=== Begin Enclosure ===

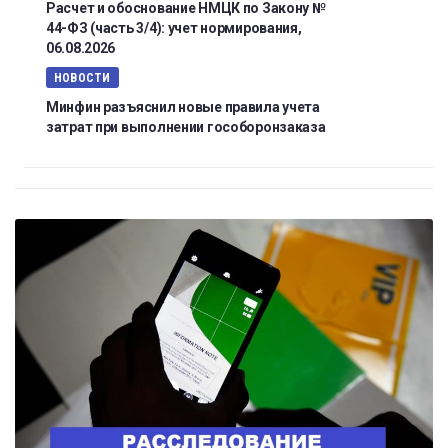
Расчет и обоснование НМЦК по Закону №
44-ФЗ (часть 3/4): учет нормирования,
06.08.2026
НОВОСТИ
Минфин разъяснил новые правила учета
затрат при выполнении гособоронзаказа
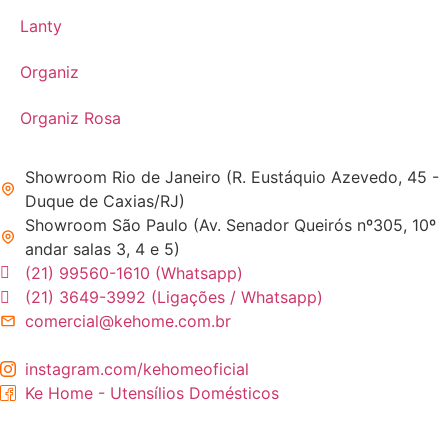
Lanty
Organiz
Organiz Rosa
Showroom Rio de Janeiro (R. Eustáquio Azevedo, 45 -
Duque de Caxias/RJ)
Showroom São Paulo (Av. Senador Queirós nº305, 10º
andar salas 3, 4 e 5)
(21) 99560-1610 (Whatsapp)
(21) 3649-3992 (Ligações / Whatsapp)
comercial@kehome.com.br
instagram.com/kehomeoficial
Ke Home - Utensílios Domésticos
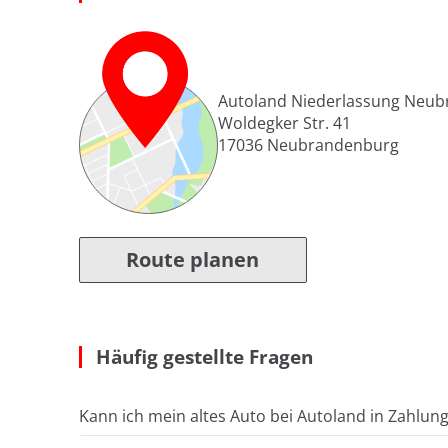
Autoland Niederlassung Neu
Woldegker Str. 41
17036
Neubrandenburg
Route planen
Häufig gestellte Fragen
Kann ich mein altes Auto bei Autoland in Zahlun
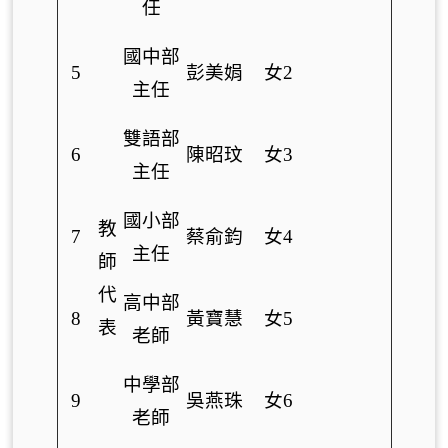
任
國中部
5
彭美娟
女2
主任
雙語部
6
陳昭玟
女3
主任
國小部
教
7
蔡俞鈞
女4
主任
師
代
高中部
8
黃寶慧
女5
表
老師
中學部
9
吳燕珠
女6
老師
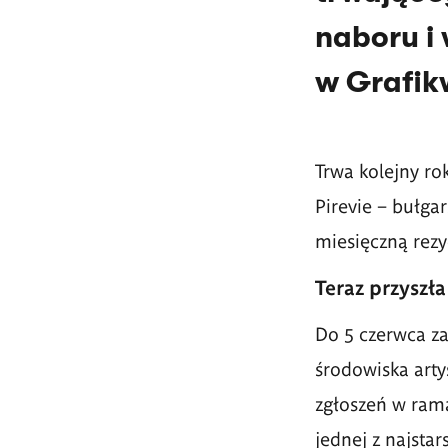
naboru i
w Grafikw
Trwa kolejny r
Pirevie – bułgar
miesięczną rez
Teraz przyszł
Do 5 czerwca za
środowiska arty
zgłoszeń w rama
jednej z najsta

=== End Enclosure ===
=== Begin Enclosure ===

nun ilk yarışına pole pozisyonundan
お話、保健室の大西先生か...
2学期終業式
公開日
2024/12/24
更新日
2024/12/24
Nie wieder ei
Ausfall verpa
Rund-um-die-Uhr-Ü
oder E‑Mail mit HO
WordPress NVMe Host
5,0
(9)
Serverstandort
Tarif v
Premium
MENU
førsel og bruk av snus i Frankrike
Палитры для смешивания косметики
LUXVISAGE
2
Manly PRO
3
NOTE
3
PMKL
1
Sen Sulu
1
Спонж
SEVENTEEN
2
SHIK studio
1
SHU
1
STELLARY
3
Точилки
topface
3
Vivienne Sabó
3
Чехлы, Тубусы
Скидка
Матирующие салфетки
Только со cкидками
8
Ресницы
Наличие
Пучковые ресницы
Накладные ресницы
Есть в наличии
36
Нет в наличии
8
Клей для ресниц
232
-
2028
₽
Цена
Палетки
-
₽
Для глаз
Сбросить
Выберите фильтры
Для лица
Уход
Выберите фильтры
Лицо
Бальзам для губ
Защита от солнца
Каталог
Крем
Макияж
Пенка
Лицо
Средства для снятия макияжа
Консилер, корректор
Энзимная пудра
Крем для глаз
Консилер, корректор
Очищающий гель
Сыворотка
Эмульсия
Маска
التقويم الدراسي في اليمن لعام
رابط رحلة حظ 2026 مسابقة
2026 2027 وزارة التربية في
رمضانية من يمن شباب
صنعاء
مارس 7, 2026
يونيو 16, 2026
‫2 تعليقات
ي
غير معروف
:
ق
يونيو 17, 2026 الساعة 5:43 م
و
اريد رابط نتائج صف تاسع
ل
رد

=== End Enclosure ===

YOUR INSTRUCTIONS:
Go to the line above that contains "Расчет и обоснование НМЦК по Закону №" and reproduce everything exactly from there through the line that contains "Duque de Caxias/RJ)", leaving out the pictures.

ANSWER BELOW:
Расчет и обоснование НМЦК по Закону №
44-ФЗ (часть 3/4): учет нормирования,
06.08.2026
НОВОСТИ
Минфин разъяснил новые правила учета
затрат при выполнении гособоронзаказа
Lanty
Organiz
Organiz Rosa
Showroom Rio de Janeiro (R. Eustáquio Azevedo, 45 -
Duque de Caxias/RJ)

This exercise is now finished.